**Information supplied**
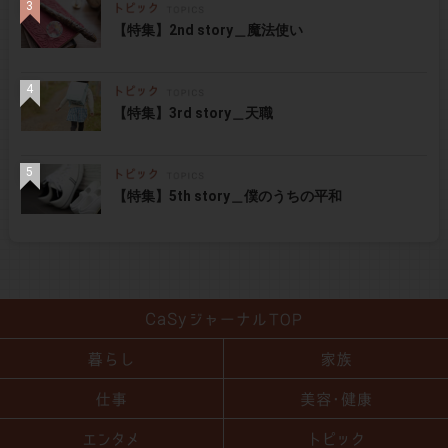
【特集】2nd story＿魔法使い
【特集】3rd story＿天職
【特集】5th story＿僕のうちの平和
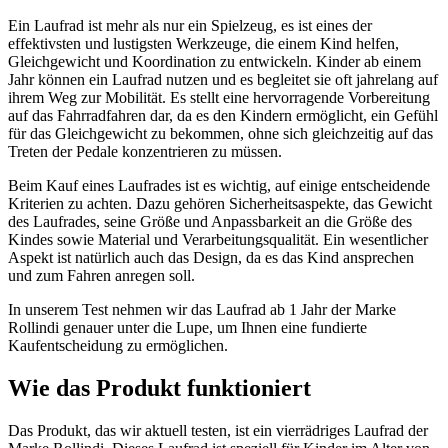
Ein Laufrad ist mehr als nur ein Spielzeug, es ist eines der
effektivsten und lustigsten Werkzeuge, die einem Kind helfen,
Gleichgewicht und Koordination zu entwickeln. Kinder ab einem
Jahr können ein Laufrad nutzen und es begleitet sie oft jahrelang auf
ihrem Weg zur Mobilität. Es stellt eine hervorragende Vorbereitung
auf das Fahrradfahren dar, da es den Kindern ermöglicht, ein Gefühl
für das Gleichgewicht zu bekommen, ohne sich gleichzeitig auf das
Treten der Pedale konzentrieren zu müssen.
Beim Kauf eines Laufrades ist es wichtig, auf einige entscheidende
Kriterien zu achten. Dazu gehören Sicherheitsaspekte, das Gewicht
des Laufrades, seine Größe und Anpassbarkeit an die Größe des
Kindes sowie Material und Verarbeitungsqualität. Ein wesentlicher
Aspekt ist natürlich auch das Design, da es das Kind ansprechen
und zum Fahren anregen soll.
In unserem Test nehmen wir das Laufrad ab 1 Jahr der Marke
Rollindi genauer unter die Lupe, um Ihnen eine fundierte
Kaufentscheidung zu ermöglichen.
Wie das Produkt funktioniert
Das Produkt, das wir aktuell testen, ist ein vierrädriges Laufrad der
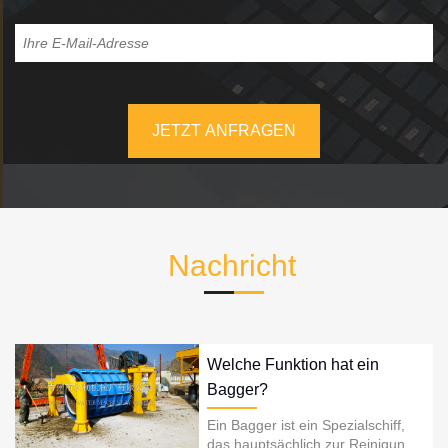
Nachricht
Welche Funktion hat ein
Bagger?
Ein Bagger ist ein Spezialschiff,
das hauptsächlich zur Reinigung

---

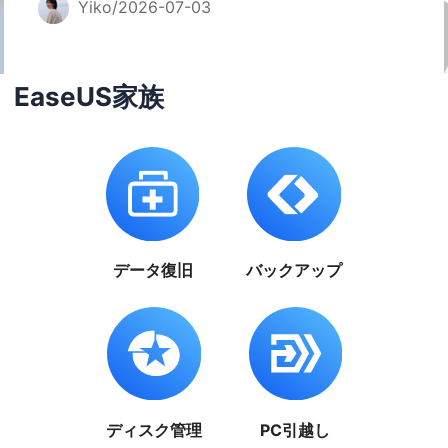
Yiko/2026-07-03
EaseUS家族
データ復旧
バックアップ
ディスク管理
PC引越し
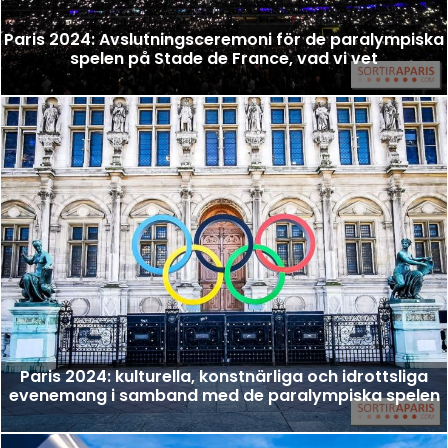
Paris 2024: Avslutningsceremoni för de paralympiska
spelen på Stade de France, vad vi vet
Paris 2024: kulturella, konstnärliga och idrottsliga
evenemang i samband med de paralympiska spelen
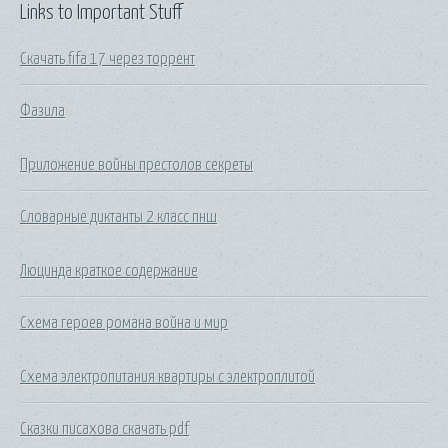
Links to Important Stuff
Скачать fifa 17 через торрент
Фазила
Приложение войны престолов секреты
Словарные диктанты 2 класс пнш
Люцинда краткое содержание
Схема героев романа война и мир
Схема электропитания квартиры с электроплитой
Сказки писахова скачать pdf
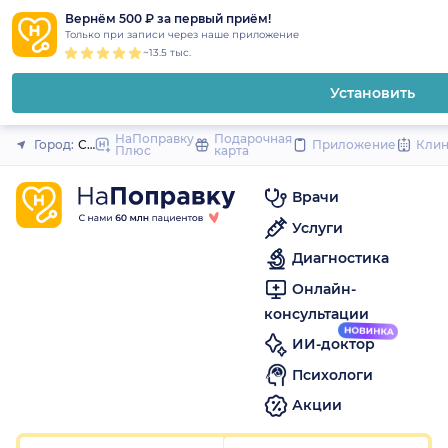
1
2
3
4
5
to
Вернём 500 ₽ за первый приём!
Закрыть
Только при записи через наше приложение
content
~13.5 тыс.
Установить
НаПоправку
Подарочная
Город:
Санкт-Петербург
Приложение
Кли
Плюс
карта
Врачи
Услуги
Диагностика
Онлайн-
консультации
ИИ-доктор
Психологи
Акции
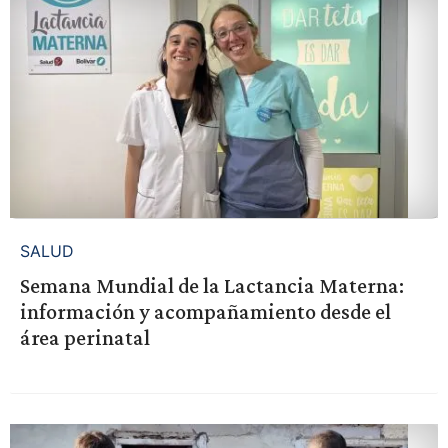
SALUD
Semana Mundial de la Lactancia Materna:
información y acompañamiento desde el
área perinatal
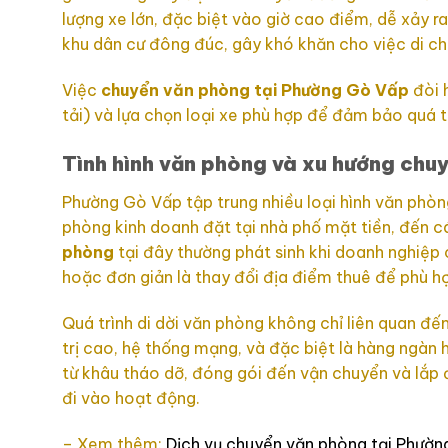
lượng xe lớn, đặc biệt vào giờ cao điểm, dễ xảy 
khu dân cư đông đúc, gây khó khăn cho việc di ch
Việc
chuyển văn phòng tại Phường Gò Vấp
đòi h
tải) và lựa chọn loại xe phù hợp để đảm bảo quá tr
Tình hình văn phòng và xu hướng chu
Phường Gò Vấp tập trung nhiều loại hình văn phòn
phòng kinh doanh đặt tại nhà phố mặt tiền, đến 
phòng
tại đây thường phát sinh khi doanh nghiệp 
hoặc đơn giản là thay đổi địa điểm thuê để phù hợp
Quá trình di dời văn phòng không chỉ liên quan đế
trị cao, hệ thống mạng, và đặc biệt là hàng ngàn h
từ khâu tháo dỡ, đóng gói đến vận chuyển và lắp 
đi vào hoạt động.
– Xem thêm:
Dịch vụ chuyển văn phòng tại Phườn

--

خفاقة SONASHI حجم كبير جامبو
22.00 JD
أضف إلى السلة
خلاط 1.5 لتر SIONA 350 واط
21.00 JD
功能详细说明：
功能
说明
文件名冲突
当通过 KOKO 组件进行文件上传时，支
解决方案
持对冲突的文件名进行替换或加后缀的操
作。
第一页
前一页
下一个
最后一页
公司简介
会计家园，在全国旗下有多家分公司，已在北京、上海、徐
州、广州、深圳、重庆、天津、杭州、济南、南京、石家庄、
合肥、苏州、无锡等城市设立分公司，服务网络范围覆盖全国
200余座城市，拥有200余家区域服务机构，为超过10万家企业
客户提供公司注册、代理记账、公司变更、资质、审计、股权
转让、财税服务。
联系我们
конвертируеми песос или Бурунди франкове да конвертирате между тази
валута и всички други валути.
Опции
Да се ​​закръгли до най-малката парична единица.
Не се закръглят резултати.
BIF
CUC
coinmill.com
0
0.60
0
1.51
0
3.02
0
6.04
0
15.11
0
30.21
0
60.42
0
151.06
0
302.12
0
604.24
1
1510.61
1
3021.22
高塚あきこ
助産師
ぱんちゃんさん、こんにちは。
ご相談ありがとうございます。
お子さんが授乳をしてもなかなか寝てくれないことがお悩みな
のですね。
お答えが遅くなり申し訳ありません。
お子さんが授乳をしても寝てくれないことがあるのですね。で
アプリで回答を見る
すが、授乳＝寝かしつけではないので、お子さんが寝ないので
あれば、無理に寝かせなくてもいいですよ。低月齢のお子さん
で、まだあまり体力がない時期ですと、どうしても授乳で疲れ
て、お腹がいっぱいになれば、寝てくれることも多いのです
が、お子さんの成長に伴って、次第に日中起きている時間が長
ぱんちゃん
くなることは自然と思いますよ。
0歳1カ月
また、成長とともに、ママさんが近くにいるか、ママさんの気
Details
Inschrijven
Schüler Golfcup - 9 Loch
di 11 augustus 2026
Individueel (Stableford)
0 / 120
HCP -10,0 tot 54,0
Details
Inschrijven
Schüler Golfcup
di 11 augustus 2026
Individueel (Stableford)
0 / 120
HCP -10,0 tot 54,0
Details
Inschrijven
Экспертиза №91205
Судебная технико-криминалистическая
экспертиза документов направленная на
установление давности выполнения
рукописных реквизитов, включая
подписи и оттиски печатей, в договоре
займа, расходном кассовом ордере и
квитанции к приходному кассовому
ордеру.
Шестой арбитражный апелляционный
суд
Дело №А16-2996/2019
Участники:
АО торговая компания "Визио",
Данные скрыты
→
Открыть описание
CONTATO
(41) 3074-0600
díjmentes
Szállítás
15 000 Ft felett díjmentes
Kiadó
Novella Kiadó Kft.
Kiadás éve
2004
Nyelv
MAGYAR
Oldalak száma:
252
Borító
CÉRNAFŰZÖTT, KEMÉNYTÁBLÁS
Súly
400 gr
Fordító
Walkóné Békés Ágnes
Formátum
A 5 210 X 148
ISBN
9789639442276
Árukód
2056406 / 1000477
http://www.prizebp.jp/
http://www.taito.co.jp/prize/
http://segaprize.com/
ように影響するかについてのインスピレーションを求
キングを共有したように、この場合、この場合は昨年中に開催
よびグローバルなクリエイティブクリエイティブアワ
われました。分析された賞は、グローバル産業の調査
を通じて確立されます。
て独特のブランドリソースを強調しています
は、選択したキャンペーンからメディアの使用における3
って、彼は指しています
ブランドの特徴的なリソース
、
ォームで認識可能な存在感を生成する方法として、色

**What the exercise asks**
Show each line in the listing above that has "story".

**Worked solution**
【特集】2nd story＿魔法使い
【特集】3rd story＿天職
【特集】5th story＿僕のうちの平和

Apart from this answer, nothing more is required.